[Page images and extracted text]
· · ·

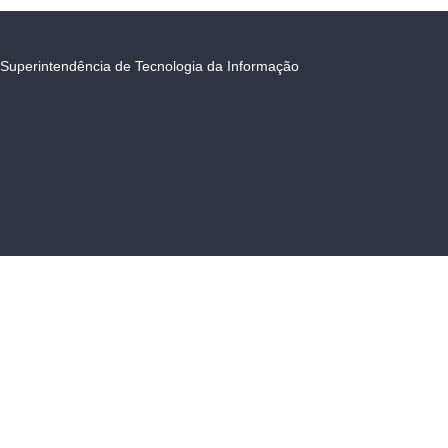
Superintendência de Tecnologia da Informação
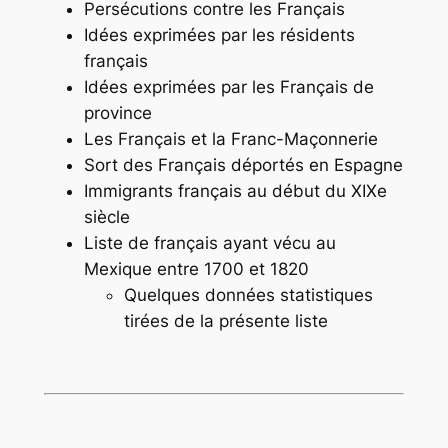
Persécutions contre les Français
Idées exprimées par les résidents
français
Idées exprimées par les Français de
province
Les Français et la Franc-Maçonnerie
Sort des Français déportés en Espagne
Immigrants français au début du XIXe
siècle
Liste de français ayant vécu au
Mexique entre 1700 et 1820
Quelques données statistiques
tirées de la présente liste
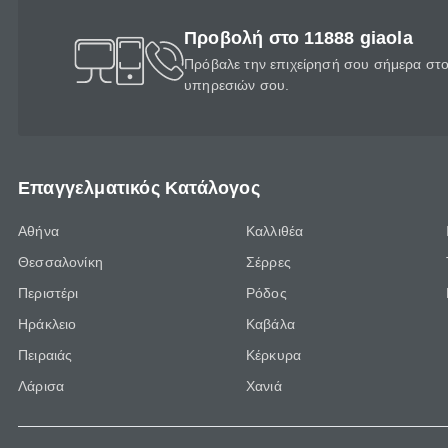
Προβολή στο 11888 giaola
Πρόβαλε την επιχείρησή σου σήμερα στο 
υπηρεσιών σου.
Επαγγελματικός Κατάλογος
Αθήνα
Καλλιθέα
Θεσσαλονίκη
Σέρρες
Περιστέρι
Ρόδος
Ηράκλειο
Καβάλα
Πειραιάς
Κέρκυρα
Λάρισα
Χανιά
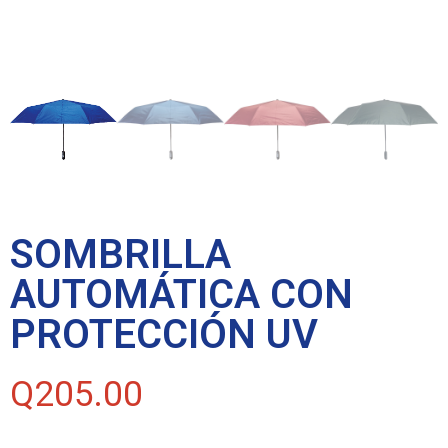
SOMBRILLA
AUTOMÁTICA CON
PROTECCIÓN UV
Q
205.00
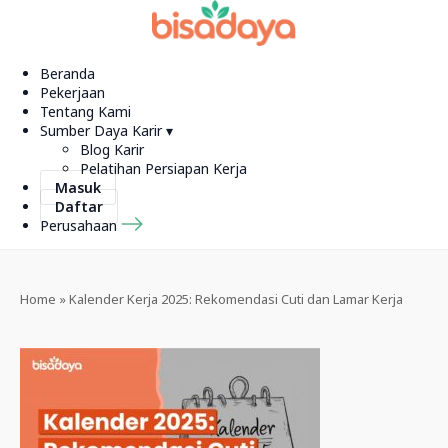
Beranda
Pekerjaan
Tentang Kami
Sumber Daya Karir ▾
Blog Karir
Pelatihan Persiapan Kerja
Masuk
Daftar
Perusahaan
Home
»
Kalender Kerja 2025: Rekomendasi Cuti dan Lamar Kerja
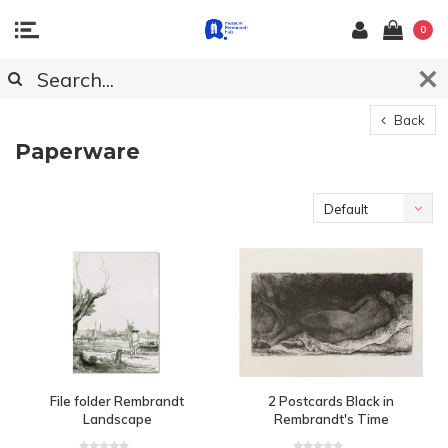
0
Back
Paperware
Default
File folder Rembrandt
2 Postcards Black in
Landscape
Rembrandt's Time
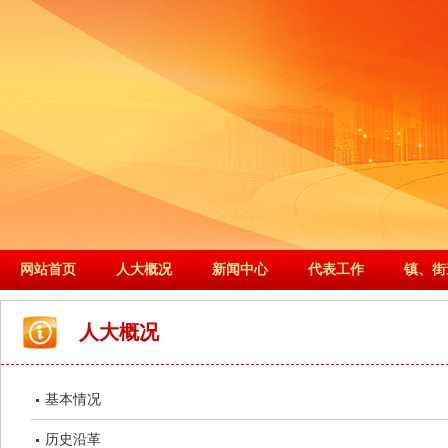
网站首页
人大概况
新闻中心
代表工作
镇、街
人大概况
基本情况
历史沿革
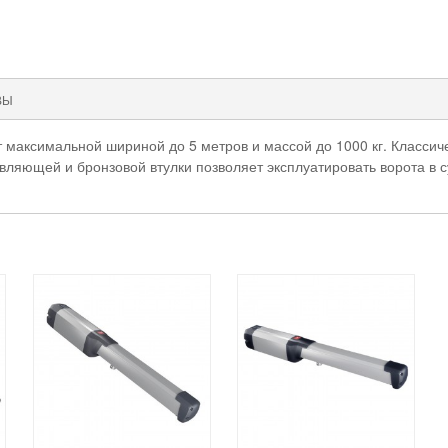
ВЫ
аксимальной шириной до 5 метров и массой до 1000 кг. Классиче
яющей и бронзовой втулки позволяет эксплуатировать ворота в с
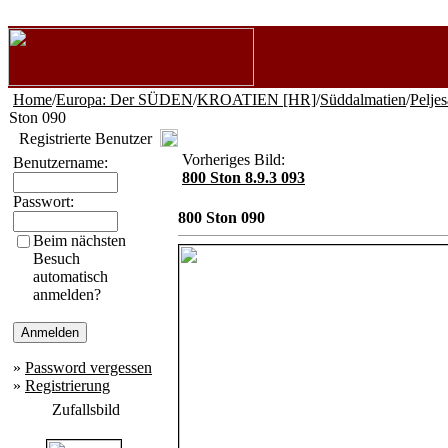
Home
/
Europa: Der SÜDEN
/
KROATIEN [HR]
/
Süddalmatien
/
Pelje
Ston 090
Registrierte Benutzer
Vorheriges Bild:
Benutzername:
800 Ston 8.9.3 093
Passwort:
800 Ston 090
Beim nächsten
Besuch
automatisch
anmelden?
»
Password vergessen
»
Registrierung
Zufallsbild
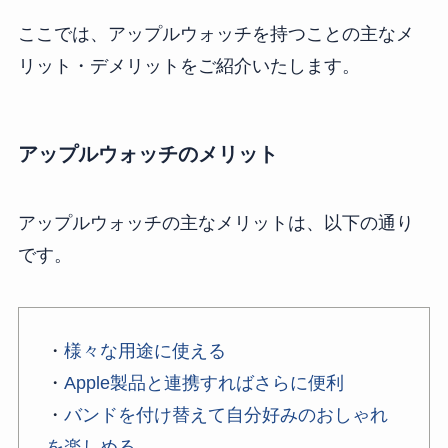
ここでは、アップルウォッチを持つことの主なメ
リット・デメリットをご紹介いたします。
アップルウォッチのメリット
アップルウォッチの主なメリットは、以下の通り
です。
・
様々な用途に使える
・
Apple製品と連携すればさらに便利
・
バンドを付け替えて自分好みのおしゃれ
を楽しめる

· · ·

*TASK INSTRUCTIONS*.
Copy exactly the lines from the line that contains "аксимальной шириной до" through the last line of the records above, both ends included, but leave out the pictures.

*WRITTEN ANSWER*.
аксимальной шириной до 5 метров и массой до 1000 кг. Классиче
яющей и бронзовой втулки позволяет эксплуатировать ворота в с
Home
/
Europa: Der SÜDEN
/
KROATIEN [HR]
/
Süddalmatien
/
Pelje
Ston 090
Registrierte Benutzer
Vorheriges Bild:
Benutzername:
800 Ston 8.9.3 093
Passwort:
800 Ston 090
Beim nächsten
Besuch
automatisch
anmelden?
»
Password vergessen
»
Registrierung
Zufallsbild
ここでは、アップルウォッチを持つことの主なメ
リット・デメリットをご紹介いたします。
アップルウォッチのメリット
アップルウォッチの主なメリットは、以下の通り
です。
・
様々な用途に使える
・
Apple製品と連携すればさらに便利
・
バンドを付け替えて自分好みのおしゃれ
を楽しめる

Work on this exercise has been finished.